Sadece insanın veya kâinatın ölümü ve dirilişi değil, çok daha geniş hakikatler beyan ediliyor. “Pek çok desatir-i külliye ve bir kısım desatir-i ekserîyi tazammun eder. Ferde, cemaate, nev’e, mesleğe şâmildir. Yalnız ekseri düsturların mâsadakından bir iki misâl zikredeceğiz.” diyen Bediüzzaman, bu âyetin manasının pek çok yerde ve pek çok hususta geçerli olduğunu ifade etmektedir. Bazen fertlere, bazen cemaate, bazen de bir mesleğe bakan bu âyet-i kerime, şamil olduğu hususlarda nasıl dirilme ve ölmek manalarının gerçekleştiğini göstermektedir. “Lâkayt Emevîlik, nihayet sünnet cemaate, salâbetli Ale- vîlik, nihayet Râfizîliğe dayandı. Hem zâlime karşı miskinliği esas tutan Hıristiyanlık, nihayat tecellüd; cebbarlıkta ve zâlime karşı cihad, izzet-i nefsi esas tutan İslâmiyet—eyvah!—nihayet miskinlikte karar kıldı.” (Sünûhat) Hakikatinde ifade edildiği gibi, lâkayt Emeviliğin ehl-i sünnete yaklaşması ölüyken dirilmek, salâbetli Aleviliğin Râfıziliğe dayanması ise diriyken ölmek manasını ifade etmektedir. Yine, zalime karşı miskin olan Hırıstiyanlığın bazı hususlarda tecellüd yani cesaret göstermesi, cebbarlığa ve zalimliğe karşı cihad ederek izzet-i nefsi esas tutan Müslümanların ise bu hususları unutarak miskinlik etmesi, ölüyken dirilmek ve diriyken ölmek manalarını göstermektedir.
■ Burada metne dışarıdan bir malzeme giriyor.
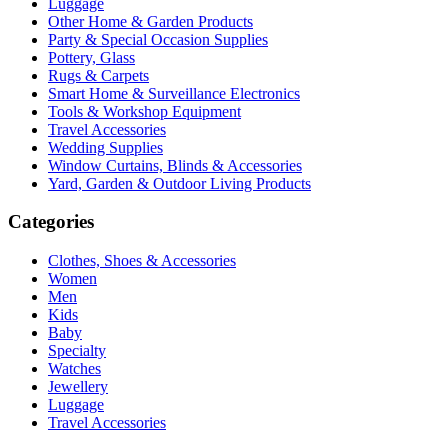
Luggage
Other Home & Garden Products
Party & Special Occasion Supplies
Pottery, Glass
Rugs & Carpets
Smart Home & Surveillance Electronics
Tools & Workshop Equipment
Travel Accessories
Wedding Supplies
Window Curtains, Blinds & Accessories
Yard, Garden & Outdoor Living Products
Categories
Clothes, Shoes & Accessories
Women
Men
Kids
Baby
Specialty
Watches
Jewellery
Luggage
Travel Accessories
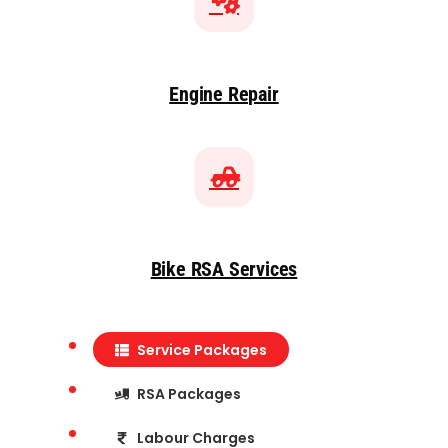
Engine Repair
Bike RSA Services
Service Packages
RSA Packages
Labour Charges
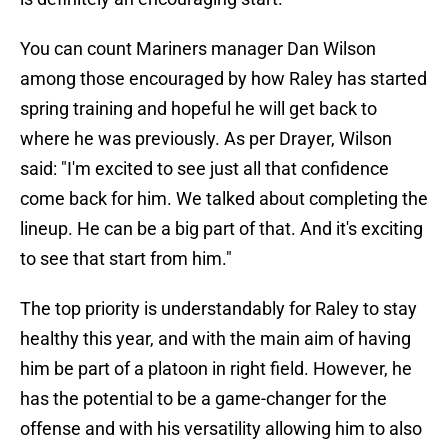
You can count Mariners manager Dan Wilson
among those encouraged by how Raley has started
spring training and hopeful he will get back to
where he was previously. As per Drayer, Wilson
said: "I'm excited to see just all that confidence
come back for him. We talked about completing the
lineup. He can be a big part of that. And it's exciting
to see that start from him."
The top priority is understandably for Raley to stay
healthy this year, and with the main aim of having
him be part of a platoon in right field. However, he
has the potential to be a game-changer for the
offense and with his versatility allowing him to also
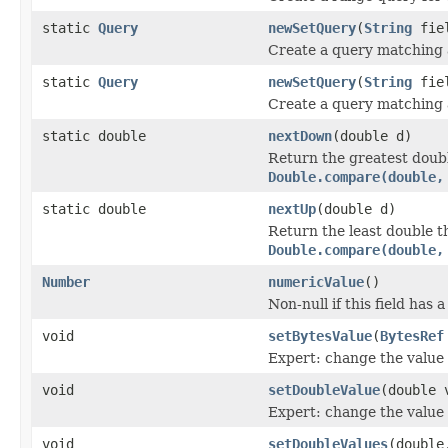
static
Query
newSetQuery
(
String
fie
Create a query matching a
static
Query
newSetQuery
(
String
fiel
Create a query matching a
static double
nextDown
(double d)
Return the greatest doub
Double.compare(double,
static double
nextUp
(double d)
Return the least double 
Double.compare(double,
Number
numericValue
()
Non-null if this field has 
void
setBytesValue
(
BytesRef
Expert: change the value o
void
setDoubleValue
(double 
Expert: change the value o
void
setDoubleValues
(double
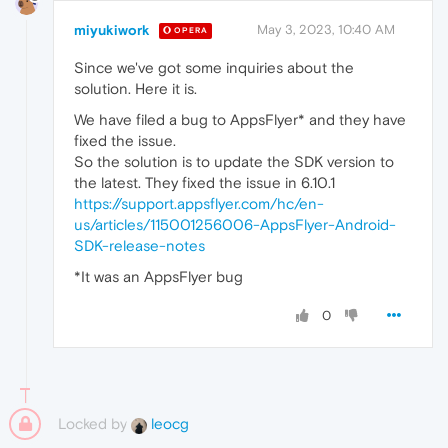
miyukiwork
May 3, 2023, 10:40 AM
OPERA
Since we've got some inquiries about the
solution. Here it is.
We have filed a bug to AppsFlyer* and they have
fixed the issue.
So the solution is to update the SDK version to
the latest. They fixed the issue in 6.10.1
https://support.appsflyer.com/hc/en-
us/articles/115001256006-AppsFlyer-Android-
SDK-release-notes
*It was an AppsFlyer bug
0
Locked by
leocg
“İki âlim, bazan nâkısın oğlu kâmil, kâmilin oğlu nakıs oluyor.” Hakikatinde ifade edildiği gibi şahsî hayatımızın birçok noktasında da bu âyetin muhatabı olmaktayız. Cenâb-ı Hak’tan duâmız, manen dirildikten sonra tekrar ölmemek, manevî diriliğimizi muhafaza edebilmektir.